Il pensiero vive costantemente nello stato di impermanenza. Oscillando come un pendolo genera emozioni contrastanti, un conflitto che troppo spesso induce a cercare termini per definire uno stato d’animo.
Le definizioni possono essere molte, tuttavia le stesse parole confinano il significato di quello che proviamo: malinconia, pietà, tristezza, compassione, stupore, meraviglia, gioia, struggimento. Ma non sempre incasellare un sentimento in una parola argina le numerose sfaccettature che le emozioni portano con sé. Il vocabolario non riesce a contenerle, le parole per come siamo abituati a usarle limitano, conducono alla dualità, altalenandosi tra positivo o negativo, bello o brutto, bene o male, giusto o sbagliato.
Vi è capitato di provare bellezza e tristezza nello stesso momento?
Le sfumature animano la qualità emotiva che percepiamo davanti alla materia, riflettono i sentimenti reagendo nell’intimo tra l’uomo e il mondo esterno.

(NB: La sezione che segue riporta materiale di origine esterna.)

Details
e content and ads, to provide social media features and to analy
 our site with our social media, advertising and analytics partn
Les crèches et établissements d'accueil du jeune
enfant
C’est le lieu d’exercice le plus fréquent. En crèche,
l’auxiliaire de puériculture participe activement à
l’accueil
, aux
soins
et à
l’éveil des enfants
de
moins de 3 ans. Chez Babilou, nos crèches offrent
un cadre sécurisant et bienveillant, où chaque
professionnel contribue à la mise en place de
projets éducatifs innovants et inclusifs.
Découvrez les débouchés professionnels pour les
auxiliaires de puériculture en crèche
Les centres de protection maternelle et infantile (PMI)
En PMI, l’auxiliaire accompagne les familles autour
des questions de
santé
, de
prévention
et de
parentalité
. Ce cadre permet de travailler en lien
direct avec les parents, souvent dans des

La realtà è fatta di attimi; la percepiamo quando ascoltiamo il beccheggiare di una barca nelle onde lente del mare, quando osserviamo un gabbiano volteggiare nel cielo azzurro disegnando traiettorie improbabili, nell’attimo in cui una foglia si stacca dal ramo planando fino a toccare terra, nel sole che accarezza e scalda la pelle dopo un lungo inverno. In quei momenti il mondo sembra trattenere il respiro, dilata il tempo, la realtà si palesa per quello che è: un fermo immagine che ci scopre sensibili, veri; coinvolti nella natura delle cose, nel momento in cui ricongiunge noi con l’universo, senza bordature o divisioni, interi, pieni di amore.

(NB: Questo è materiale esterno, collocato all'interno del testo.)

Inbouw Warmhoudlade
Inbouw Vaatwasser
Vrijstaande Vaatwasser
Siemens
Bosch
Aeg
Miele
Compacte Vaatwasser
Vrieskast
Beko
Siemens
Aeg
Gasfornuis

Amiamo perché non siamo eterni, amiamo tutto ciò che è vulnerabile e frangibile. La fragilità delle cose e del tempo che passa inesorabile ci rende umani, migliori. Tutto è transitorio e fugace nell’esistenza.

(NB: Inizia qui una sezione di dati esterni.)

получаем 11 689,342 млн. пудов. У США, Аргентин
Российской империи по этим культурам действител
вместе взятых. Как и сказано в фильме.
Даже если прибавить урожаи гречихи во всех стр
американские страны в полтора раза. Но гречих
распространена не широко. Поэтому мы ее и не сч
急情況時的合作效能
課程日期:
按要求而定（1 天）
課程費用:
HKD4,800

Calarsi nella realtà, percepibile solo nell’attimo eterno che stiamo sperimentando, equivale al confondersi nello spazio temporale, nel qui e ora. Quando ci addentriamo in tale dimensione, accettando l’instabilità, frangenti in cui l’arrendevolezza alla vita apre una visione di struggente bellezza su chi siamo e quello che ci circonda.
Il fascino della scrittura sta nella capacità del non definire il sentire, il tentativo di dare una forma, un tratto di matita che rileggendoci riempiremo con i colori dell’esistenza, senza catalogare o etichettare le emozioni: semplicemente osserviamo il dilatarsi dei sentimenti, del tempo, cogliendo nella frazione dell’attimo il significato intrinseco della natura. È per questo che la letteratura scivola nelle metafore, chi scrive sa che una parola non può contenere in assoluto le sfumature del sentire.
Scrivere è un atto meditativo che ci aiuta sfruttare al meglio il tempo a disposizione, considerando che ogni essere o cosa manifesta la sua unicità, e in quanto viva, ha una sua inevitabile fine.
Accettare quello che sentiamo, liberandoci degli schemi, imparando a mettere su carta le nostre emozioni senza dover dare una codifica razionale, evita di intrappolarci con dei termini in quelle sfumature emotive che non limitano, ma se lasciate libere si espandono nell’abbraccio con noi stessi e l’intero creato. Nella penna che scorre su un foglio, i pensieri si acquietano, torniamo al centro: di nuovo vivi, perfetti nella nostra imperfezione.